The software, unveiled on Monday, also includes a scratch-pad-style tool for taking notes and tools for searching one's desktop and Microsoft Outlook inbox. Called Desktop 2, the software can be downloaded for free from Google's Web site.
With this move, Google is stepping deeper into territory held by Microsoft -- which has its own notepad and search features -- and Yahoo, with its My Yahoo personalisation efforts.
The Google software contains three major components: a toolbar that runs in Outlook, Sidebar, which shows up as a vertical panel, and 'Quick Find', which is designed to let users find files on their hard drives and launch applications.

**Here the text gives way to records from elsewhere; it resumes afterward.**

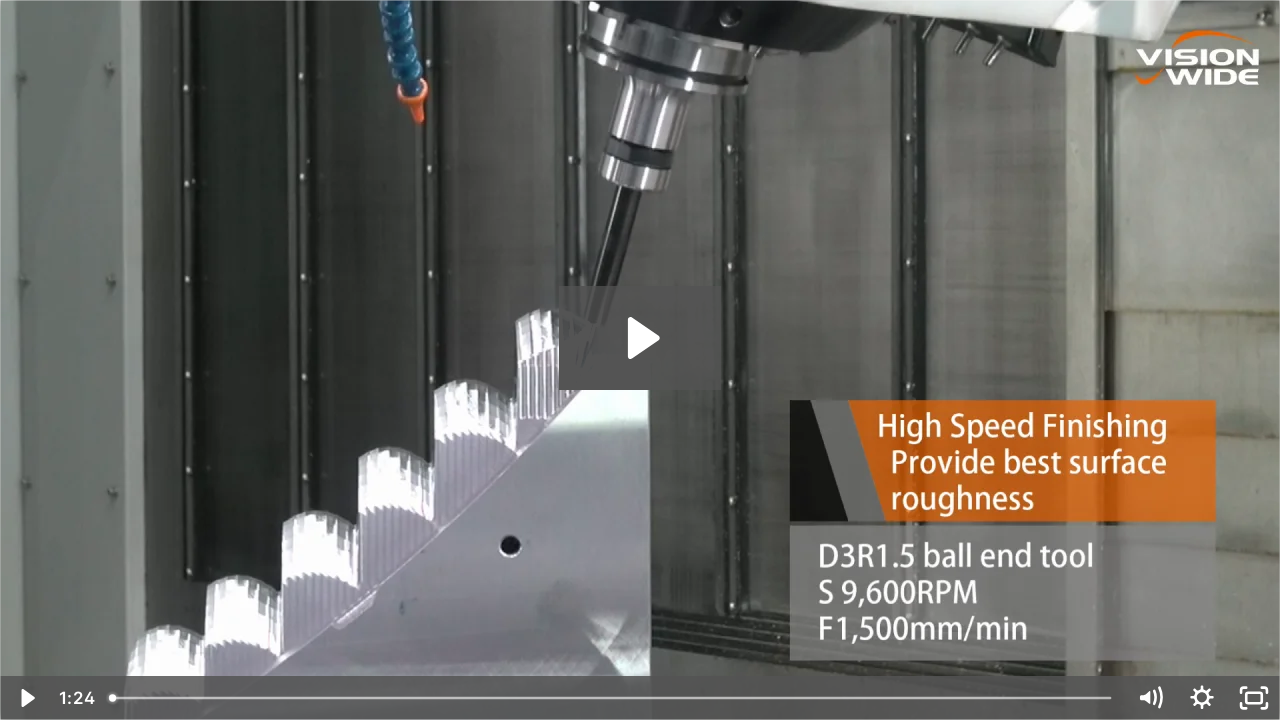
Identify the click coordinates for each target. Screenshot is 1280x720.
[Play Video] (26, 698)
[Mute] (1150, 698)
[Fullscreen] (1254, 698)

Quick Find, which shows up as part of Sidebar or as a more compact 'Deskbar', can also be used to search the Web.
People who opt for the compact view can have the Deskbar sit in the Windows taskbar, or they can choose a 'Floating Deskbar' that can be dragged anywhere on the desktop. A button on the right end of the Deskbar lets the user expand Desktop to the full Sidebar view.
The Sidebar pane is designed to automatically update itself based on users' interests, as expressed by the Web sites they visit, with little or no manual configuration. Among its many windows, Sidebar offers the scratch-pad tool, weather data, news, RSS and Atom feeds from the Web, links to open browser windows and an email preview.
The Outlook toolbar, meanwhile, purports to let people search through their email from an embedded toolbar, without leaving Outlook.
"Google Desktop is a new, easier way to get information -- even without searching," Marissa Mayer, product management director for Google's consumer products, said in a statement.